-- REQUIRED ACTION --
No pictures, please. Output the lines from the start of the data through the line that contains "国际一流营商环境、主动服务国家高水平对外开放战", both included, exactly as they stand.

*** RECORDS SHOWN

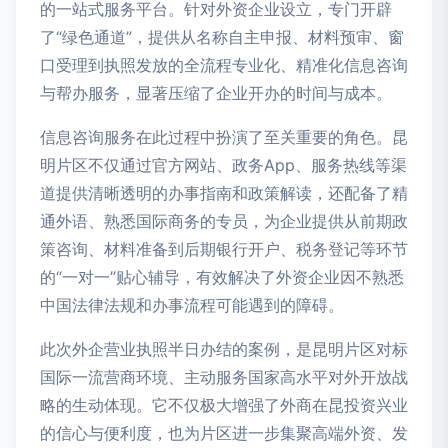
的一站式服务平台。针对外资企业设立，专门开辟
了“绿色通道”，提供从名称自主申报、材料预审、窗
口受理到执照发放的全流程专业化、精准化信息咨询
与帮办服务，显著压缩了企业开办的时间与成本。
信息咨询服务在此过程中扮演了至关重要的角色。昆
明片区不仅通过官方网站、政务App、服务热线等渠
道提供清晰透明的办事指南和政策解读，还配备了精
通外语、熟悉国际商务的专员，为企业提供从前期政
策咨询、材料准备到后期银行开户、税务登记等环节
的“一对一”贴心辅导，有效解决了外资企业因不熟悉
中国法律法规和办事流程可能遇到的障碍。
此次外企营业执照半日办结的案例，是昆明片区对标
国际一流营商环境、主动服务国家高水平对外开放战
略的生动体现。它不仅极大增强了外商在昆投资兴业
的信心与便利度，也为片区进一步集聚高端外资、发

******

-- ANSWER TO THIS TASK --
的一站式服务平台。针对外资企业设立，专门开辟
了“绿色通道”，提供从名称自主申报、材料预审、窗
口受理到执照发放的全流程专业化、精准化信息咨询
与帮办服务，显著压缩了企业开办的时间与成本。
信息咨询服务在此过程中扮演了至关重要的角色。昆
明片区不仅通过官方网站、政务App、服务热线等渠
道提供清晰透明的办事指南和政策解读，还配备了精
通外语、熟悉国际商务的专员，为企业提供从前期政
策咨询、材料准备到后期银行开户、税务登记等环节
的“一对一”贴心辅导，有效解决了外资企业因不熟悉
中国法律法规和办事流程可能遇到的障碍。
此次外企营业执照半日办结的案例，是昆明片区对标
国际一流营商环境、主动服务国家高水平对外开放战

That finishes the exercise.